Мы можем посидеть в кафе, съездить к морю, — взгляд его был тоскливым, как у бездомного пса, но я прекрасно помнила, каким назойливым мог быть он, тогда, обрывая телефон, появляясь под окнами, пугая соседей и подвергая сомнениям мою и без того хлипкую репутацию, — Муса, — сказала я как можно более мягко, но твердо вместе с тем, тут важно не промахнуться, не переборщить, — еще чуть-чуть, и я со своим идиотским характером начну жалеть его и, проклиная все на свете, поеду к морю и буду выслушивать жалобы, и жаловаться сама, мы будем обнажать свои шрамы и щеголять потерями, а потом он попытается, наверное, в машине, — он будет трогать меня своими серыми руками, а я буду мужественно бороться с отвращением, — Муса, мы не увидимся больше, — скоро я улетаю, — я говорила чистую правду, — дома лежал билет, — куда? — продолжая улыбаться, спросил он, — домой, я улетаю домой, Муса, — повторила я, слабо веря самой себе, — называя домом то пространство, то самое пространство, в котором остался коротковолновой приемник, пропускающий неактуальные теперь голоса, тетки, — запахи хлорки и мастики, потных подмышек в метро, болгарских дезодорантов, — длинные и зияющие пустотой прилавки, застывшие в переходах старушки с натянутыми на изувеченные пальцы колготами, — давно чужие, чуждые, — скрип полозьев, сугробы за окном, гололед, пионерские лагеря, медицинские осмотры, череда сходящих в могилу генсеков, очереди в ОВИР, баулы, книги, поцелуи в подъезде, отдающие холодом, застывающие по пути, — я еду домой, Муса, — в отчаянье повторила я, борясь с желанием обнять его, — не как бывшего мимолетного любовника, а как очень близкого мне человека, которого я вряд ли увижу когда-нибудь, — я стояла у пропасти, заглядывая вниз, и мне было страшно, — я понимаю, — тихо сказал Муса, — ты едешь домой, — в лице его проступила тень усталости и спокойствия, — мне знакомо это выражение, он был похож теперь на изможденного нескончаемым путешествием верблюда, полного достоинства и веры в свои незыблемые пустынные устои, — только стоящий на краю пропасти может понять другого, — каждый из нас произнес целую речь, суть которой было — прощание, — для него — с целым миром, частью которого была я, для меня — с моим вечно-временным домом, наверное, настоящим, — бесшумно отворилась дверь, — когда я обернулась, Мусы уже не было, только жесткий хамсинный ветер и пресловутый песок на зубах, возможно, все это мне только показалось.
* * *
В то лето огромное зеркало трюмо треснуло и скоропостижно разъехалось по швам, грудой осколков усыпав двуспальное ложе — неповоротливый баркас, обреченно курсирующий между островками воспоминаний об утерянном рае.
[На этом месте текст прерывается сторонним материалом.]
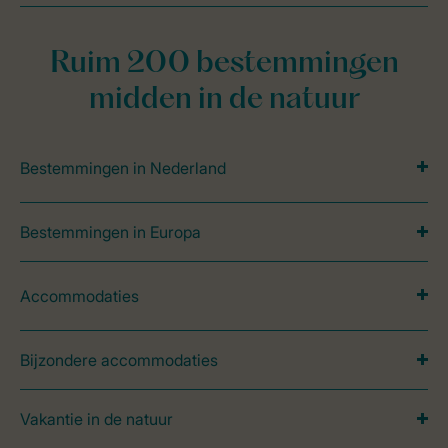
Ruim 200 bestemmingen
midden in de natuur
Bestemmingen in Nederland
Bestemmingen in Europa
Accommodaties
Bijzondere accommodaties
Vakantie in de natuur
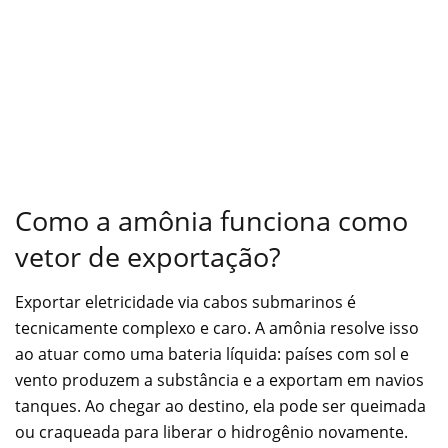
Como a amônia funciona como
vetor de exportação?
Exportar eletricidade via cabos submarinos é
tecnicamente complexo e caro. A amônia resolve isso
ao atuar como uma bateria líquida: países com sol e
vento produzem a substância e a exportam em navios
tanques. Ao chegar ao destino, ela pode ser queimada
ou craqueada para liberar o hidrogênio novamente.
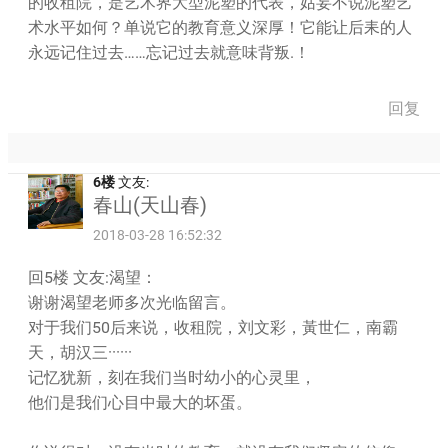
的收租院，是艺术界大型泥塑的代表，姑妄不说泥塑艺
术水平如何？单说它的教育意义深厚！它能让后耒的人
永远记住过去……忘记过去就意味背叛.！
回复
6楼
文友:
春山(天山春)
2018-03-28 16:52:32
回5楼 文友:渴望：
谢谢渴望老师多次光临留言。
对于我们50后来说，收租院，刘文彩，黃世仁，南霸
天，胡汉三······
记忆犹新，刻在我们当时幼小的心灵里，
他们是我们心目中最大的坏蛋。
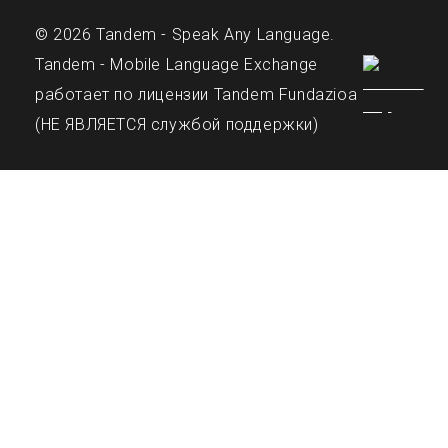
© 2026 Tandem - Speak Any Language.
Tandem - Mobile Language Exchange
работает по лицензии Tandem Fundazioa
(НЕ ЯВЛЯЕТСЯ службой поддержки)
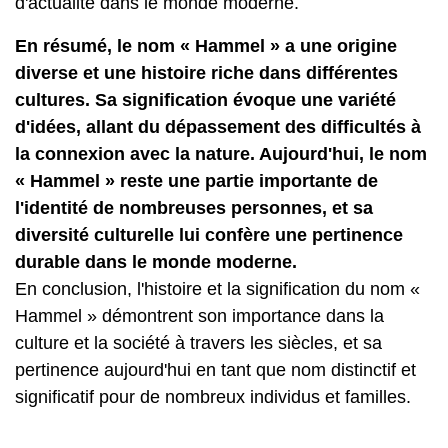
d'actualité dans le monde moderne.
En résumé, le nom « Hammel » a une origine
diverse et une histoire riche dans différentes
cultures. Sa signification évoque une variété
d'idées, allant du dépassement des difficultés à
la connexion avec la nature. Aujourd'hui, le nom
« Hammel » reste une partie importante de
l'identité de nombreuses personnes, et sa
diversité culturelle lui confère une pertinence
durable dans le monde moderne.
En conclusion, l'histoire et la signification du nom «
Hammel » démontrent son importance dans la
culture et la société à travers les siècles, et sa
pertinence aujourd'hui en tant que nom distinctif et
significatif pour de nombreux individus et familles.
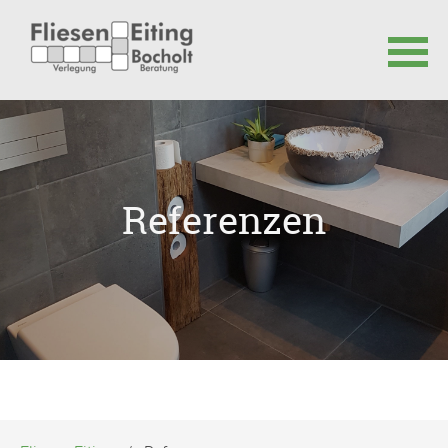
Navigation
überspringen
Referenzen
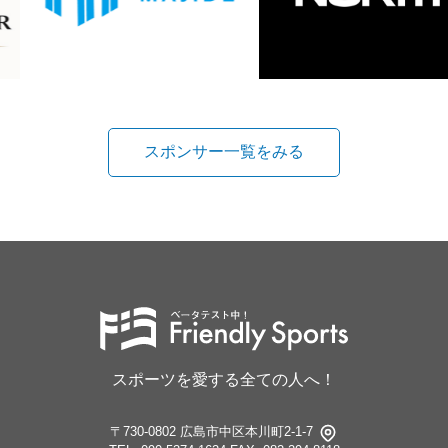
スポンサー一覧をみる
スポーツを愛する全ての人へ！
〒730-0802 広島市中区本川町2-1-7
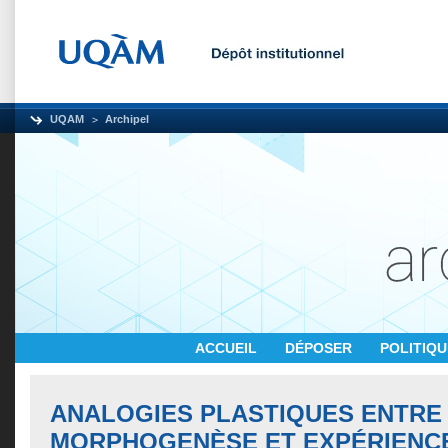
UQAM
Archipel
ACCUEIL
DÉPOSER
POLITIQ
ANALOGIES PLASTIQUES ENTRE
MORPHOGENÈSE ET EXPÉRIENC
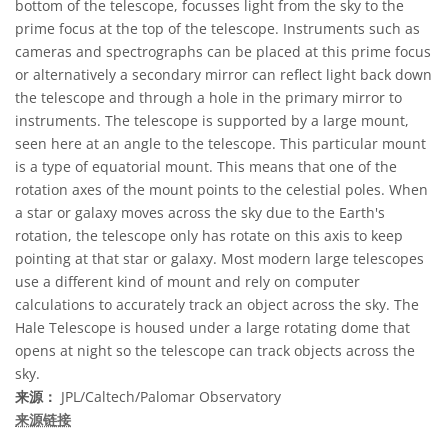
bottom of the telescope, focusses light from the sky to the
prime focus at the top of the telescope. Instruments such as
cameras and spectrographs can be placed at this prime focus
or alternatively a secondary mirror can reflect light back down
the telescope and through a hole in the primary mirror to
instruments. The telescope is supported by a large mount,
seen here at an angle to the telescope. This particular mount
is a type of equatorial mount. This means that one of the
rotation axes of the mount points to the celestial poles. When
a star or galaxy moves across the sky due to the Earth's
rotation, the telescope only has rotate on this axis to keep
pointing at that star or galaxy. Most modern large telescopes
use a different kind of mount and rely on computer
calculations to accurately track an object across the sky. The
Hale Telescope is housed under a large rotating dome that
opens at night so the telescope can track objects across the
sky.
来源：
JPL/Caltech/Palomar Observatory
来源链接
В то лето я запоем читала Миллера, а после забывалась болезненным сном, — напичканная таблетками, вплывала в мир, одержимый демонами, — феллиниевский карнавал, разнузданную встряску тазобедренных суставов. Ближневосточная ламбада закрутила меня, оставив пыльный след, мутный осадок, — наплывающие один на другой фрагменты, сценки из жизни уездного городка с вырезанными из картона комическими персонажами, — с упитанными мачо и костлявыми идальго, с их женами, любовницами, с их бездарным провинциальным блудом, с жуликоватым предупредительным гинекологом по фамилии Векслер, принимающим по средам и пятницам после обеда, оказывающим некоторые услуги местным джульеттам и их матерям, — в то лето я прочла всего Миллера, прекрасного горького старика Миллера. Я прочла его взахлеб, от корки до корки, в промежутках между поисками работы, монотонным перелистыванием русскоязычных газет с переходящими из номера в номер сомнительными предложениями о легком и обильном заработке, о купле и продаже недвижимости, щенков амстафа и чау-чау, о сдаче в аренду пентхаусов и сиротских углов, — я листала газеты и вновь открывала Миллера, — истерзанная сновидениями, я опускала жалюзи и пускалась в бесконечное плавание. Старик Миллер насмешливо грозил пальцем из осколков зазеркального королевства с растрескавшейся мозаикой грязно-белых стен, колченогих тумбочек и смятой постели, а из окна напротив доносился удушливый запах йеменской стряпни.